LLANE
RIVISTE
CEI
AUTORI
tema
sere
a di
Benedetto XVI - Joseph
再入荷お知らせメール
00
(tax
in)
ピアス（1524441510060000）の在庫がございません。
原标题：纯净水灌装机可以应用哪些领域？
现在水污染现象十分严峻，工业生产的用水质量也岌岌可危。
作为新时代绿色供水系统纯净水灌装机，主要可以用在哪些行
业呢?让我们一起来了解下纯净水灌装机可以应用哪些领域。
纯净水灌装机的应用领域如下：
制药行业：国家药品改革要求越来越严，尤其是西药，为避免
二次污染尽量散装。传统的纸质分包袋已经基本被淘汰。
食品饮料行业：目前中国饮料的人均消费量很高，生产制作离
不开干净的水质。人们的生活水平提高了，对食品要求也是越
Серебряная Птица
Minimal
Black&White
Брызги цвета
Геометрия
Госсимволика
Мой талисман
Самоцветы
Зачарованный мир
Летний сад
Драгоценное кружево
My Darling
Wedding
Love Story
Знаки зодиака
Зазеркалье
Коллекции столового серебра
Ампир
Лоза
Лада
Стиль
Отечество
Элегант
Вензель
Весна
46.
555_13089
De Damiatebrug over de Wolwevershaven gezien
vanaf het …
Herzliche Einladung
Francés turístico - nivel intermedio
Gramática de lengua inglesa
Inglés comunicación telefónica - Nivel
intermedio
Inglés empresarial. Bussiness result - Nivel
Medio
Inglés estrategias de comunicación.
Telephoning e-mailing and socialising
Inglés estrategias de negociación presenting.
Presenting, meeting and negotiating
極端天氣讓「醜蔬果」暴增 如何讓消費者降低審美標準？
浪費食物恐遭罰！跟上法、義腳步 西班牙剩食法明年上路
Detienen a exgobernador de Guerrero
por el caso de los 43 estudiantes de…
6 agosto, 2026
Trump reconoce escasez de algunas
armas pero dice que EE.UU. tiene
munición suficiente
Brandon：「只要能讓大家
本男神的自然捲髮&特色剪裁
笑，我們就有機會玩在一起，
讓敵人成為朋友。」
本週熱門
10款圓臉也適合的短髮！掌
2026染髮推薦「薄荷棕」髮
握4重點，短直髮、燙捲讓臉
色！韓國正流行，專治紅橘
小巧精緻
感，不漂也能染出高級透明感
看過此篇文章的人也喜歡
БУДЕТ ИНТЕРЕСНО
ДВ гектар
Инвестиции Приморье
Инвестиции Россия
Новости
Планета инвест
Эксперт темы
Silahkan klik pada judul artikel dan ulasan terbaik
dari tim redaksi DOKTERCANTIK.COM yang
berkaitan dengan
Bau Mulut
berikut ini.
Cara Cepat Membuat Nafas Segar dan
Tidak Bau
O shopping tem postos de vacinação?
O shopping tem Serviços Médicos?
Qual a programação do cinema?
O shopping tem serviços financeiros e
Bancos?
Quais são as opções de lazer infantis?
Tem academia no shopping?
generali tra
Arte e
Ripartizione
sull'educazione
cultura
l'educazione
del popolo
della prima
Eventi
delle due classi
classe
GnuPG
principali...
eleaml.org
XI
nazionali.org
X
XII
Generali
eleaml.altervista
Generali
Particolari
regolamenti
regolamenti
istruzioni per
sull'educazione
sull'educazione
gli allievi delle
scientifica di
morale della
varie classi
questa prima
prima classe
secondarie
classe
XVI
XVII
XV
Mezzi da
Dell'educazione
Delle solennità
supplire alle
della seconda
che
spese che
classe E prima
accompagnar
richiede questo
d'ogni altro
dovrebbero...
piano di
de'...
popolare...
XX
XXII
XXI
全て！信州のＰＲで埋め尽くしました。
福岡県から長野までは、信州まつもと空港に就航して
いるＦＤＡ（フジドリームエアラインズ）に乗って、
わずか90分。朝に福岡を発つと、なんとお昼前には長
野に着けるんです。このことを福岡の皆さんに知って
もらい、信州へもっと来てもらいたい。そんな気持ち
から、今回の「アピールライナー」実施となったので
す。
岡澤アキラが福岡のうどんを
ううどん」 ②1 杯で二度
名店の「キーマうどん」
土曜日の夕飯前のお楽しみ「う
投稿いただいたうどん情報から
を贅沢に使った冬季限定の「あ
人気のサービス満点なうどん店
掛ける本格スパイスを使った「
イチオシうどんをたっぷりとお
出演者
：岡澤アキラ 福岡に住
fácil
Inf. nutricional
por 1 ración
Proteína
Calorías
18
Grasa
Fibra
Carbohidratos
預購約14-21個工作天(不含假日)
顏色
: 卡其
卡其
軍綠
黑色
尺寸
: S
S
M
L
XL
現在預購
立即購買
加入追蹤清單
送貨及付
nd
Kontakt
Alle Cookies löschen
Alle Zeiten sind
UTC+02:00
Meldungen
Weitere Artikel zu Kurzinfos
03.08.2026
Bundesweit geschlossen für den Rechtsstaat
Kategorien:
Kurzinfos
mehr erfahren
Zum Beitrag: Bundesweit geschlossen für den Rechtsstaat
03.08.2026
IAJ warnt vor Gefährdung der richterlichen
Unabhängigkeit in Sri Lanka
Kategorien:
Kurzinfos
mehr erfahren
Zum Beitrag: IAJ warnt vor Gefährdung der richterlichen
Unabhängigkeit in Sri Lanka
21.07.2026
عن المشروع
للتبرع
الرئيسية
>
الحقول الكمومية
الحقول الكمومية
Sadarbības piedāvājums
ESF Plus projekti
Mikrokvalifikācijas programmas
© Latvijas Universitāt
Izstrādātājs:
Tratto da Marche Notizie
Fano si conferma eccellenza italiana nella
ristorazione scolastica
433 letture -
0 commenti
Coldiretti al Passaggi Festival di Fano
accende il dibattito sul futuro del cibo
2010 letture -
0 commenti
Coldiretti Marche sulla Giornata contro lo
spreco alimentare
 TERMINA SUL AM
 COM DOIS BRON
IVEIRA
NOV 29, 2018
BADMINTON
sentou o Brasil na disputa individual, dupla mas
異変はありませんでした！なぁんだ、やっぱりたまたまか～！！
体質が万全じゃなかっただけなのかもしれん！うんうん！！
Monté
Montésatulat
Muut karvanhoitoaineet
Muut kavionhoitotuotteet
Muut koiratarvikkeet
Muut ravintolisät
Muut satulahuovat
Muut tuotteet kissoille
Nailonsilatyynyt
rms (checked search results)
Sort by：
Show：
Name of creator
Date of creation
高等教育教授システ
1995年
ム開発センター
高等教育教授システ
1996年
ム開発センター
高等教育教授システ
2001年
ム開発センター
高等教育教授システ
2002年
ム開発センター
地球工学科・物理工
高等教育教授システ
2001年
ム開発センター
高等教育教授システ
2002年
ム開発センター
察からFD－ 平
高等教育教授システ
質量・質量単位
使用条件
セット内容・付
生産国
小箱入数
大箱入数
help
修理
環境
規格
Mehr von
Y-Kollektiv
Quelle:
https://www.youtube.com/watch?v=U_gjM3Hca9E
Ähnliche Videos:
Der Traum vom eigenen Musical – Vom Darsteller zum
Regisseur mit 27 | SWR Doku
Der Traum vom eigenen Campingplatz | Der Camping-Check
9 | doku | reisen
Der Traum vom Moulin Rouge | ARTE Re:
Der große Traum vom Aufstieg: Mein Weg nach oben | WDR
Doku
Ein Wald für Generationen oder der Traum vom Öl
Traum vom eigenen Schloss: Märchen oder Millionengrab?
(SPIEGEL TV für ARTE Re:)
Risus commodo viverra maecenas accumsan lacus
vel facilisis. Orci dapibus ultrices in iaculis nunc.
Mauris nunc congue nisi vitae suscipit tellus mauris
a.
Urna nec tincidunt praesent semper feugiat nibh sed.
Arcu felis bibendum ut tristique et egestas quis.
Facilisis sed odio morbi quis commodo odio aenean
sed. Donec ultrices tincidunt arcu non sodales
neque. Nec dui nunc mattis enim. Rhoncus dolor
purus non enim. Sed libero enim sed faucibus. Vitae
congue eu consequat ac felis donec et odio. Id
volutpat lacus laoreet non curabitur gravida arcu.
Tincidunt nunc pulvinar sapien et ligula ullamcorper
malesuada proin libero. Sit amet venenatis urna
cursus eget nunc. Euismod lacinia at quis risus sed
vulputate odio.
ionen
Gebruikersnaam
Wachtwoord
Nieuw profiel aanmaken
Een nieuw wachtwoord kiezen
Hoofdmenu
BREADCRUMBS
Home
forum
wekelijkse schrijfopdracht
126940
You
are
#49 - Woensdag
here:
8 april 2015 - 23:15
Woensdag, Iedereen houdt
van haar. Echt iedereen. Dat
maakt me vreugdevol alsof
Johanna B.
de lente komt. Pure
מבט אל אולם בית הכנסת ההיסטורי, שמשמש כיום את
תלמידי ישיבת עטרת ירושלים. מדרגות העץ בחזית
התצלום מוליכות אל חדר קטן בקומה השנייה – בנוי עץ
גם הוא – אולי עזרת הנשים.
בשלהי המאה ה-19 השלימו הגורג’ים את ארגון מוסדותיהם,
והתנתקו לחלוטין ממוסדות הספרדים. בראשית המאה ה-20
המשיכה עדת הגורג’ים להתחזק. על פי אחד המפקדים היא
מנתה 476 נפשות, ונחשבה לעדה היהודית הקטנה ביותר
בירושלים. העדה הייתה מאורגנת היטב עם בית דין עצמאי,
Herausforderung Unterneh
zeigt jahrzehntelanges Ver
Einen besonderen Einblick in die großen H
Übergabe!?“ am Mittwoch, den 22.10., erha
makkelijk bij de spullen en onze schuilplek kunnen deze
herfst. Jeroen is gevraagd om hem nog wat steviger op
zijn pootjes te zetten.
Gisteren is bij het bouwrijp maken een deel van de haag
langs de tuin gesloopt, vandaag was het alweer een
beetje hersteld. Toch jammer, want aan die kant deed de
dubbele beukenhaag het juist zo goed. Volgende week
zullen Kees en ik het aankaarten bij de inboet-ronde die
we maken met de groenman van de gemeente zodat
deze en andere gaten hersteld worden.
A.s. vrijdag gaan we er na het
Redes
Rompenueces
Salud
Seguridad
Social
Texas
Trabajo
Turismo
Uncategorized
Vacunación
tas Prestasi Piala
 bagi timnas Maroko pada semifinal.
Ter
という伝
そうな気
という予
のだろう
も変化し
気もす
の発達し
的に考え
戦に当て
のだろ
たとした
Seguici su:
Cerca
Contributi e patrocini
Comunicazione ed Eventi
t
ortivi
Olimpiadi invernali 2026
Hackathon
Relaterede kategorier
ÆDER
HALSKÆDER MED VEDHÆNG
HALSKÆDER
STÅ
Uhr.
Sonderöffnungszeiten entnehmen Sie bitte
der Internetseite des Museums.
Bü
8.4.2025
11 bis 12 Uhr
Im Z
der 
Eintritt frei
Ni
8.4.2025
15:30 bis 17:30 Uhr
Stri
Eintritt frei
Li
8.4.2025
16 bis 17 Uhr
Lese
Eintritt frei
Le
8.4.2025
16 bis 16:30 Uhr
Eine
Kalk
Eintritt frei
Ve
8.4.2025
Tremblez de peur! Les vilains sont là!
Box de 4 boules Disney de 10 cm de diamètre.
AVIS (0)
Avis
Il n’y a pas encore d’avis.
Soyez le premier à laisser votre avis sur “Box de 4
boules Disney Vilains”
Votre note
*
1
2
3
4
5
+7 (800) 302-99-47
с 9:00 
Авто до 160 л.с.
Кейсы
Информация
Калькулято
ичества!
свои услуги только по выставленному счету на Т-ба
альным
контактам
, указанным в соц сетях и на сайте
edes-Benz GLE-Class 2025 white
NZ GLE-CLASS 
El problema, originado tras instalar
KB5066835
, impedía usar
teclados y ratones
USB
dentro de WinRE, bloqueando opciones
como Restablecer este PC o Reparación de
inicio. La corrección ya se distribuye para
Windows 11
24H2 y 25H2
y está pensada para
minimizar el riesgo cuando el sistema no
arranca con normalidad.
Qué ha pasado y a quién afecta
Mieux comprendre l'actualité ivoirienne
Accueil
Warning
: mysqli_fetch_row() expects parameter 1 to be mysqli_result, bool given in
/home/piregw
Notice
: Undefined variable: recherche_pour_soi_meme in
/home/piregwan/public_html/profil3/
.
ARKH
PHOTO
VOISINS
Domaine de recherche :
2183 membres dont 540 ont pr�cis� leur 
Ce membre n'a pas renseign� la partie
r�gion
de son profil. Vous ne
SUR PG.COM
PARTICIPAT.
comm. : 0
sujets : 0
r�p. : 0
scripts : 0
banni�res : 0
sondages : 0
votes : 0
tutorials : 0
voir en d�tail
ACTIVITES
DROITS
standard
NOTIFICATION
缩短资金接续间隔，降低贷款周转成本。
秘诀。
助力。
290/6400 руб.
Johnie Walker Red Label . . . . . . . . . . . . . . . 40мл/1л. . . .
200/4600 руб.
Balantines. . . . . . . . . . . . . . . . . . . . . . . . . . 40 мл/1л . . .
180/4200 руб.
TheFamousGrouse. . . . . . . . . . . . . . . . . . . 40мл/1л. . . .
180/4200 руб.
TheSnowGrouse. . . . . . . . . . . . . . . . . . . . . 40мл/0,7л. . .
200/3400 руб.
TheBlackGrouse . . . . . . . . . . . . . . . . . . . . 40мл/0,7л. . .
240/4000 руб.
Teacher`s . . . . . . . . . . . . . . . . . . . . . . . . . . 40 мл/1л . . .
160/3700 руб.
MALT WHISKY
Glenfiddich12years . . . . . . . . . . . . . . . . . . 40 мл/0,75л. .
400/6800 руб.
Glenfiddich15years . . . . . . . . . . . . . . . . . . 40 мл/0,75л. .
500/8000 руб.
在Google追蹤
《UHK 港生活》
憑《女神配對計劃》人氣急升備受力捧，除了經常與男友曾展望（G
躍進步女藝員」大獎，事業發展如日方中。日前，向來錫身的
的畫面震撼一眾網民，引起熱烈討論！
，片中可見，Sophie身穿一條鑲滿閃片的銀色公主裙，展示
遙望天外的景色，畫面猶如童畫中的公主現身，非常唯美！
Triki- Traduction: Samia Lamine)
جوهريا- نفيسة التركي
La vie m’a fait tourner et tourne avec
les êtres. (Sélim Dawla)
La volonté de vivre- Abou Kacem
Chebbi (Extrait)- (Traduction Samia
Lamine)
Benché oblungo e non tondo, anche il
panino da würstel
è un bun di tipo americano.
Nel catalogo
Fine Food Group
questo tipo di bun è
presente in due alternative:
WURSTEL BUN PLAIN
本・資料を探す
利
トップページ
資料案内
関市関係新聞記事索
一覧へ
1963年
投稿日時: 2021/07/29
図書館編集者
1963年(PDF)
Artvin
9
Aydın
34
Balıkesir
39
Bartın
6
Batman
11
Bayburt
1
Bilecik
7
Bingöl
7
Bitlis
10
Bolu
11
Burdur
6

-- -- --

» TASK DIRECTIONS:
Your response must be one number, namely how many lines of the data contain the string "Инвестиции".

» TASK RESULT:
2